5. Kid's Stuff: Using poster-board, markers, and your imagination, create a board game based on the work your organization conducts. Make cards that are chosen with job-based questions that must be answered in order to move forward. Dice can be used to determine how many spaces to move. If you are not up to the creative challenge, ask a couple of volunteers to design and facilitate the game. Value: Your team will have fun and be rewarded for knowing how to do their job correctly.

6. Someone You Admire: Have everyone share the name of someone they admire (current or historical figure). They also share why they believe this person is admirable. Value: Everyone will learn more about each other's values and what they believe is important. It will also bring people closer together when they realize they respect the same people.
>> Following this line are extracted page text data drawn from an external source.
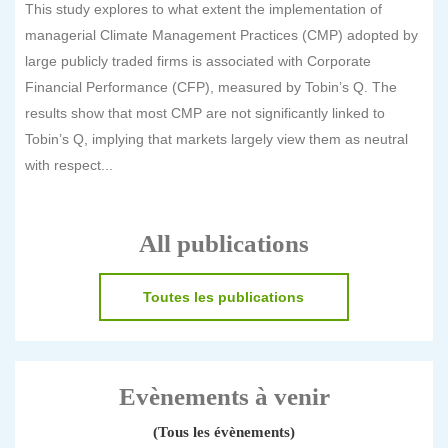
This study explores to what extent the implementation of
managerial Climate Management Practices (CMP) adopted by
large publicly traded firms is associated with Corporate
Financial Performance (CFP), measured by Tobin’s Q. The
results show that most CMP are not significantly linked to
Tobin’s Q, implying that markets largely view them as neutral
with respect...
All publications
Toutes les publications
Evènements à venir
(Tous les évènements)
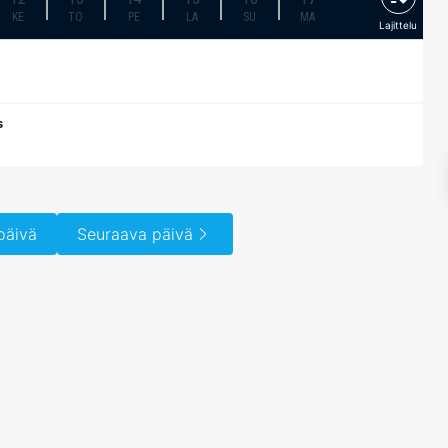
KE
TO
PE
LA
SU
MA
Lajittelu
s
päivä
Seuraava päivä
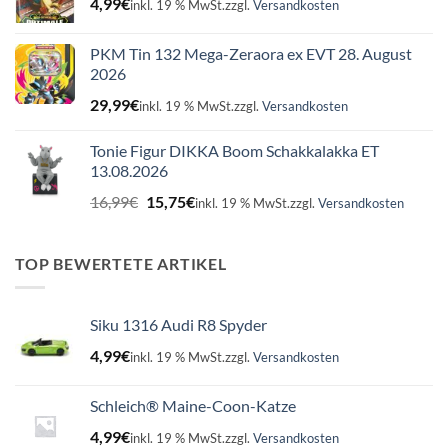
4,99
€
inkl. 19 % MwSt.
zzgl.
Versandkosten
PKM Tin 132 Mega-Zeraora ex EVT 28. August
2026
29,99
€
inkl. 19 % MwSt.
zzgl.
Versandkosten
Tonie Figur DIKKA Boom Schakkalakka ET
13.08.2026
Ursprünglicher
Aktueller
16,99
€
15,75
€
inkl. 19 % MwSt.
zzgl.
Versandkosten
Preis
Preis
war:
ist:
16,99€
15,75€.
TOP BEWERTETE ARTIKEL
Siku 1316 Audi R8 Spyder
4,99
€
inkl. 19 % MwSt.
zzgl.
Versandkosten
Schleich® Maine-Coon-Katze
4,99
€
inkl. 19 % MwSt.
zzgl.
Versandkosten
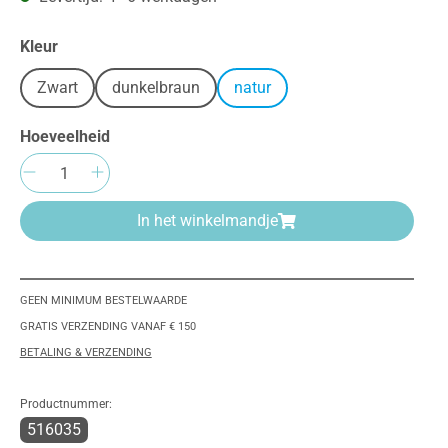
Selecteer
Kleur
Zwart
dunkelbraun
natur
Hoeveelheid
Producthoeveelheid: Voer de gewenste h
In het winkelmandje
GEEN MINIMUM BESTELWAARDE
GRATIS VERZENDING VANAF € 150
BETALING & VERZENDING
Productnummer:
516035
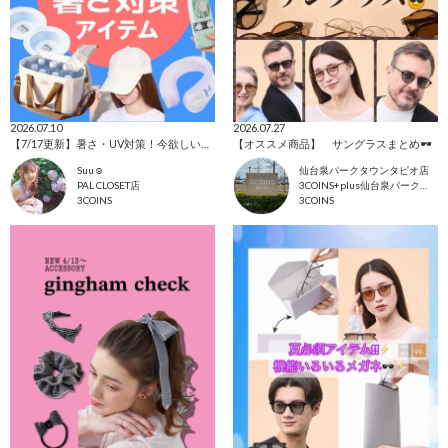
2026.07.10
2026.07.27
【7/17更新】暑さ・UV対策！今欲しいアイテム集めました☺
【オススメ商品】 サングラスまとめ🕶️
Suu☺︎
仙台泉パークタウンタピオ店
PAL CLOSET店
3COINS+plus仙台泉パークタウンタピオ店
3COINS
3COINS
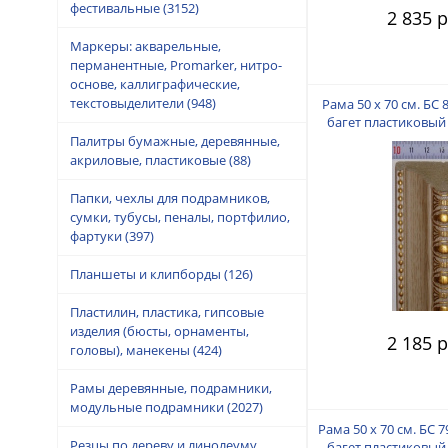
фестивальные
(3152)
2 835 р
Маркеры: акварельные,
перманентные, Promarker, нитро-
основе, каллиграфические,
текстовыделители
(948)
Рама 50 х 70 см. БС 
багет пластиковый 
пальца
Палитры бумажные, деревянные,
акриловые, пластиковые
(88)
Папки, чехлы для подрамников,
сумки, тубусы, пеналы, портфилио,
фартуки
(397)
Планшеты и клипборды
(126)
Пластилин, пластика, гипсовые
изделия (бюсты, орнаменты,
2 185 р
головы), манекены
(424)
Рамы деревянные, подрамники,
модульные подрамники
(2027)
Рама 50 х 70 см. БС 
Резцы по дереву и линолеуму,
багет пластиковый 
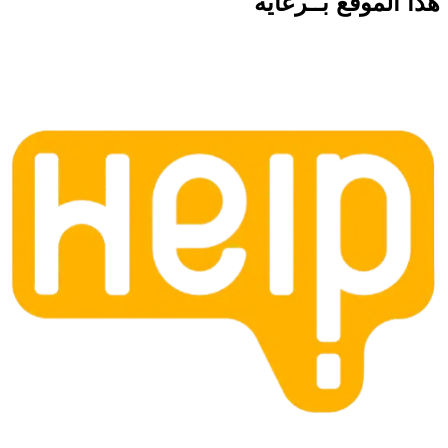
هذا الموقع
بــرعاية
7. See What I mean?: Have a volunteer hold a sheet you have created with different shapes drawn on it. With their back to the group, the volunteer describes the shapes on the paper; everyone else tries to draw the same design based on only the verbal instruction of the volunteer. Value: The group's pictures will not be exactly the same as the original and some will be really far off. Everyone will be reminded of the importance of communication. If you would like, try having a second person describe another sheet of paper with different shapes. Then, discuss the difference in the approach.